Validity is an important, but often overlooked issue whenever measurement and data analysis is involved and this includes Big Data applications.  Like Steve Lohr’s concerns is his NY Times article on the potential pit falls of Big Data (Do the models make sense?  Are decision makers trained and using data appropriately?) or Nassim Taleb’s article, Beware the Big Errors of Big Data, validity concerns are paramount, but the nature of vlaidity is not addressed.

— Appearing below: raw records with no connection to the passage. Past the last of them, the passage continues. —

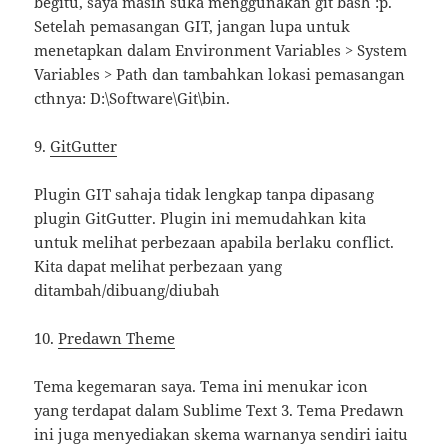
begitu, saya masih suka menggunakan git bash :p.
Setelah pemasangan GIT, jangan lupa untuk
menetapkan dalam Environment Variables > System
Variables > Path dan tambahkan lokasi pemasangan
cthnya: D:\Software\Git\bin.
9.
GitGutter
Plugin GIT sahaja tidak lengkap tanpa dipasang
plugin GitGutter. Plugin ini memudahkan kita
untuk melihat perbezaan apabila berlaku conflict.
Kita dapat melihat perbezaan yang
ditambah/dibuang/diubah
10.
Predawn Theme
Tema kegemaran saya. Tema ini menukar icon
yang terdapat dalam Sublime Text 3. Tema Predawn
ini juga menyediakan skema warnanya sendiri iaitu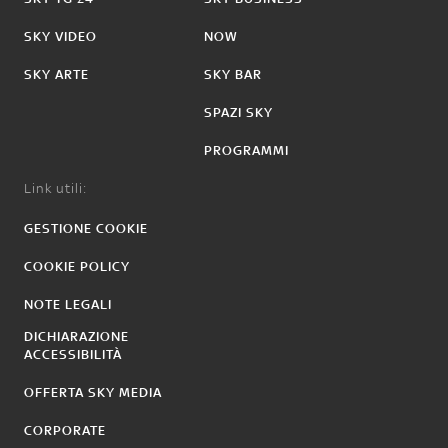
SKY VIDEO
NOW
SKY ARTE
SKY BAR
SPAZI SKY
PROGRAMMI
Link utili:
GESTIONE COOKIE
COOKIE POLICY
NOTE LEGALI
DICHIARAZIONE
ACCESSIBILITÀ
OFFERTA SKY MEDIA
CORPORATE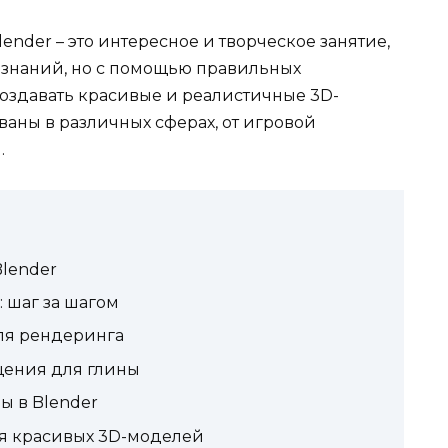
ender – это интересное и творческое занятие,
и знаний, но с помощью правильных
создавать красивые и реалистичные 3D-
ваны в различных сферах, от игровой
.
lender
: шаг за шагом
ля рендеринга
щения для глины
ы в Blender
я красивых 3D-моделей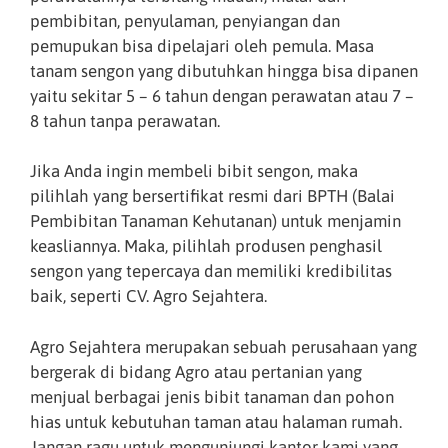
pembibitan, penyulaman, penyiangan dan
pemupukan bisa dipelajari oleh pemula. Masa
tanam sengon yang dibutuhkan hingga bisa dipanen
yaitu sekitar 5 – 6 tahun dengan perawatan atau 7 –
8 tahun tanpa perawatan.
Jika Anda ingin membeli bibit sengon, maka
pilihlah yang bersertifikat resmi dari BPTH (Balai
Pembibitan Tanaman Kehutanan) untuk menjamin
keasliannya. Maka, pilihlah produsen penghasil
sengon yang tepercaya dan memiliki kredibilitas
baik, seperti CV. Agro Sejahtera.
Agro Sejahtera merupakan sebuah perusahaan yang
bergerak di bidang Agro atau pertanian yang
menjual berbagai jenis bibit tanaman dan pohon
hias untuk kebutuhan taman atau halaman rumah.
Jangan ragu untuk mengunjungi kantor kami yang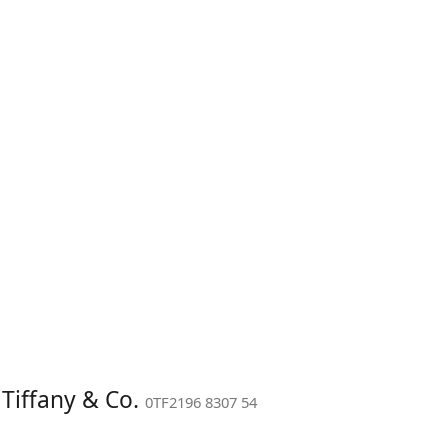
 Tiffany & Co.
0TF2196 8307 54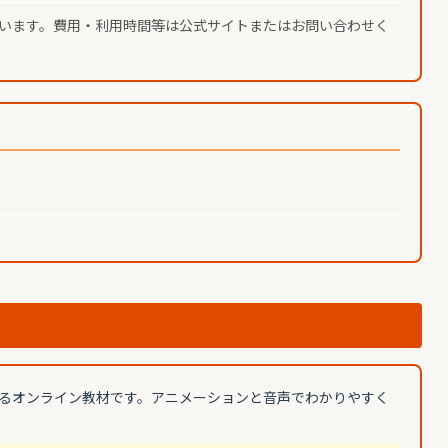
います。費用・利用時間等は公式サイトまたはお問い合わせく
るオンライン教材です。アニメーションと音声でわかりやすく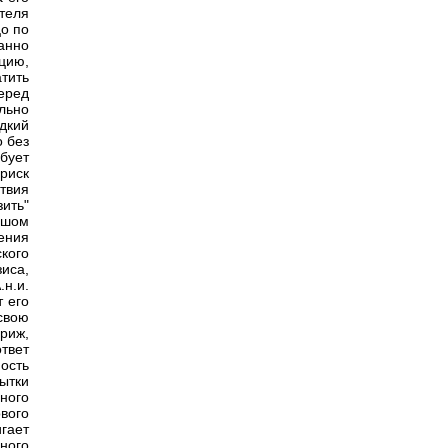
ителя
цо по
анно
цию,
тить
еред
льно
дкий
о без
бует
риск
твия
зить"
ьшом
ения
кого
иса,
н.и.
т его
свою
ариж,
твет
ость
ытки
ного
вого
гает
ного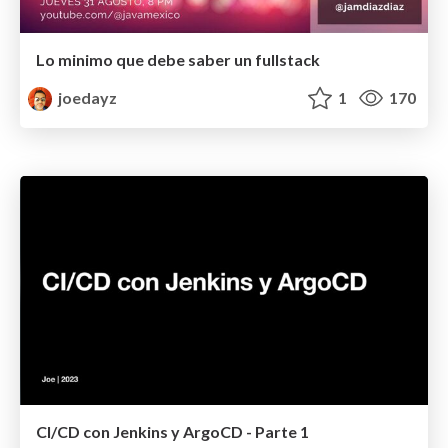
Lo minimo que debe saber un fullstack
joedayz
1
170
CI/CD con Jenkins y ArgoCD - Parte 1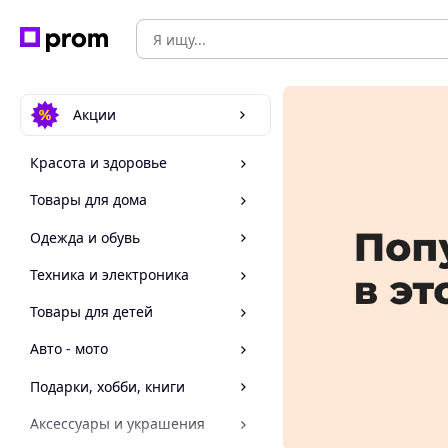
Акции
Красота и здоровье
Товары для дома
Одежда и обувь
Техника и электроника
Товары для детей
Авто - мото
Подарки, хобби, книги
Аксессуары и украшения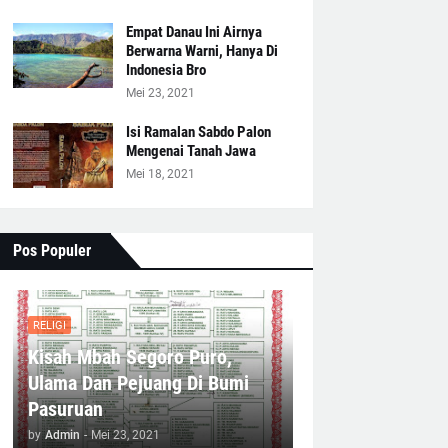
Empat Danau Ini Airnya
Berwarna Warni, Hanya Di
Indonesia Bro
Mei 23, 2021
Isi Ramalan Sabdo Palon
Mengenai Tanah Jawa
Mei 18, 2021
Pos Populer
RELIGI
Kisah Mbah Segoro Puro,
Ulama Dan Pejuang Di Bumi
Pasuruan
by
Admin
-
Mei 23, 2021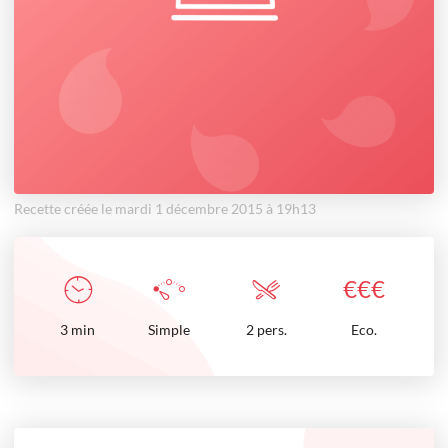
Recette créée le mardi 1 décembre 2015 à 19h13
€
€
€
3
min
Simple
2 pers.
Eco.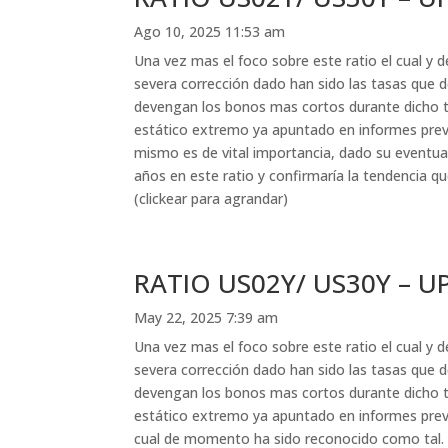
Ago 10, 2025 11:53 am
Una vez mas el foco sobre este ratio el cual y d
severa corrección dado han sido las tasas que 
devengan los bonos mas cortos durante dicho tr
estático extremo ya apuntado en informes previo
mismo es de vital importancia, dado su eventual
años en este ratio y confirmaría la tendencia qu
(clickear para agrandar)
RATIO US02Y/ US30Y – U
May 22, 2025 7:39 am
Una vez mas el foco sobre este ratio el cual y d
severa corrección dado han sido las tasas que 
devengan los bonos mas cortos durante dicho tr
estático extremo ya apuntado en informes previo
cual de momento ha sido reconocido como tal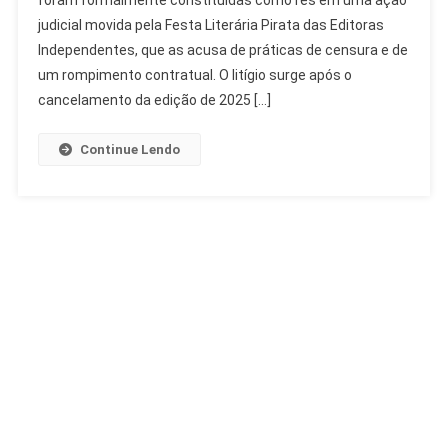
foram formalmente constituídas como rés em uma ação
Theatro
judicial movida pela Festa Literária Pirata das Editoras
Municipal
Por
Independentes, que as acusa de práticas de censura e de
Censura
um rompimento contratual. O litígio surge após o
cancelamento da edição de 2025 […]
Continue Lendo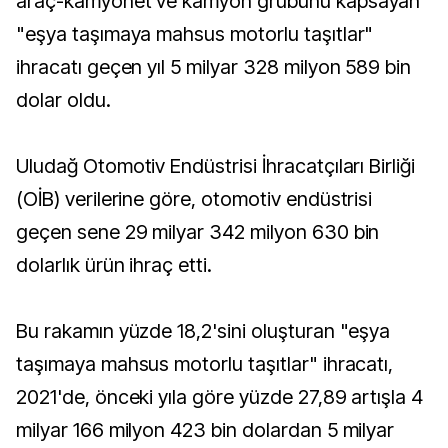
araç-kamyonet ve kamyon grubunu kapsayan
"eşya taşımaya mahsus motorlu taşıtlar"
ihracatı geçen yıl 5 milyar 328 milyon 589 bin
dolar oldu.
Uludağ Otomotiv Endüstrisi İhracatçıları Birliği
(OİB) verilerine göre, otomotiv endüstrisi
geçen sene 29 milyar 342 milyon 630 bin
dolarlık ürün ihraç etti.
Bu rakamın yüzde 18,2'sini oluşturan "eşya
taşımaya mahsus motorlu taşıtlar" ihracatı,
2021'de, önceki yıla göre yüzde 27,89 artışla 4
milyar 166 milyon 423 bin dolardan 5 milyar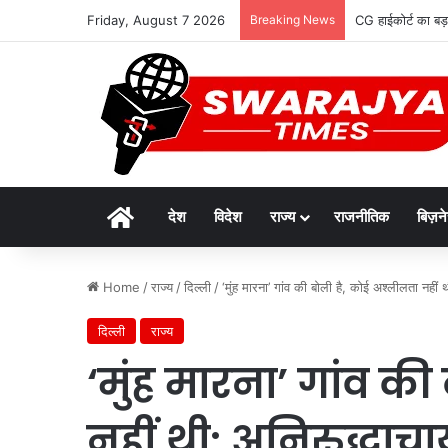
Friday, August 7 2026
Breaking News
CG हाईकोर्ट का बड़ा
Home
देश
विदेश
राज्य
राजनीतिक
बिज़न
Home
/
राज्य
/
दिल्ली
/
‘मुंह मारना’ गांव की बोली है, कोई अश्लीलता नहीं थ
दिल्ली
राज्य
‘मुंह मारना’ गांव क
नहीं थी: अनिरुद्धाचा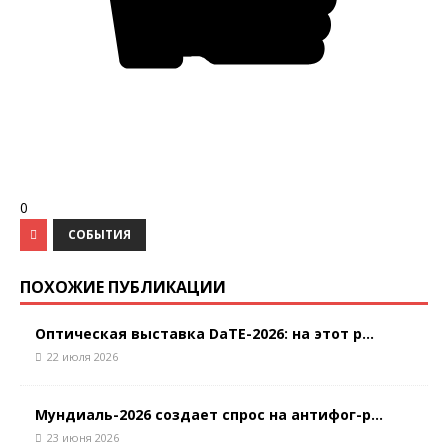
0
СОБЫТИЯ
ПОХОЖИЕ ПУБЛИКАЦИИ
Оптическая выставка DaTE-2026: на этот р...
22 июля 2026
Мундиаль-2026 создает спрос на антифог-р...
23 июня 2026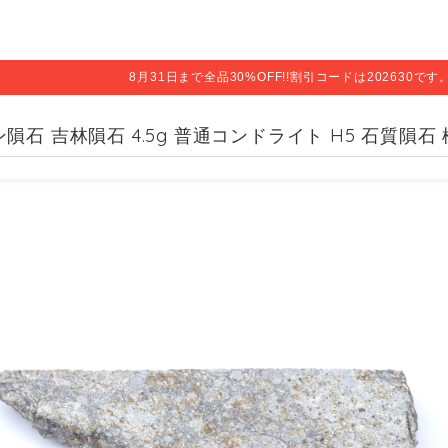
8月31日まで全品30%OFF!!割引コードは202630で
隕石 吉林隕石 4.5g 普通コンドライト H5 石質隕石 標本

Validity is an overall evaluative judgment of the degree to which empirical evidence and theoretical rationales support the adequacy and appropriateness of interpretations and actions on the basis of test scores or other modes of assessment (Messick, S, 1995, Validity of Psychological Assessments, p.741). Also available here

That is to say, when we look at data analytics, are the results justifiable.  Just having data doesn’t make it right. Big Wrong Data can be a dangerous thing.

As big data becomes a larger part of our everyday life, validity must also becomes a critical component of analysis; especially if big datas is to find success beyond the current fashion. As Samuel Messick (ibid) said;

. . . validity, reliability, comparability, and fairness are not just measurement principles, they are social values that have meaning and force outside of measurement whenever evaluative judgments and decisions are made. (Messick, Ibid).

This importance is not reflected in the scant treatment that validity often receives in data and measurement training or in most discussions of big data. The modern view of Validity (after Samuel Messick) is about more then judging the rightness of one’s measures, it is also about the transparency of the assumptions and connections behind the measurement program and processes. I’ll propose the following (non-exhaustive) list as a place to begin when judging the the use of data and measurement:

  • Content Validity – Data and measurement are used to answer questions and the first step in quality measurement is getting the question right and clear. Measurement will not help if we’re asking the wrong questions or are making the wrong inferences from ambiguous questions. When questions are clear you can proceed to begin linking questions to appropriate construct measures.
  • Structural Fidelity – Additional information should show how assessment tasks and data models relate to underlying behavioral process and the contexts to which they can be said to apply.  Understand the processes that underly the measures.
  • Criterion Validity – This examines convergent and discriminant empirical evidence in correlations with other pertinent and well understood criterion measures. Do your results make sense in light of previous measures.
  • Consequential Validity – Of particular importance are the observed consequences of the decisions that are being made. As Lohr’s article points out, our data based operations do not just portray the world, but play an active role in shaping the empirical world around us. It’s important to compare results with intentions.

Good decisions are based on data and evidence, but inevitably will rely on many implicit assumptions. Validity is about making these assumptions explicit and justifiable in the decision making process.

“The principles of validity apply not just to interpretive and action inferences derived from test scores as ordinarily conceived, but also to inferences based on any means of observing or documenting consistent behaviors or attributes. . . . Hence, the principles of validity apply to all assessments . . .”(Messick, ibid, p.741).

Reference – Messick, S. (1995). Validity of Psychological Assessments: Validation of Inferences From Persons’ Responses and Performances as Scientific Inquiry Into Score Meaning, American Psychologist, 50, 741-749.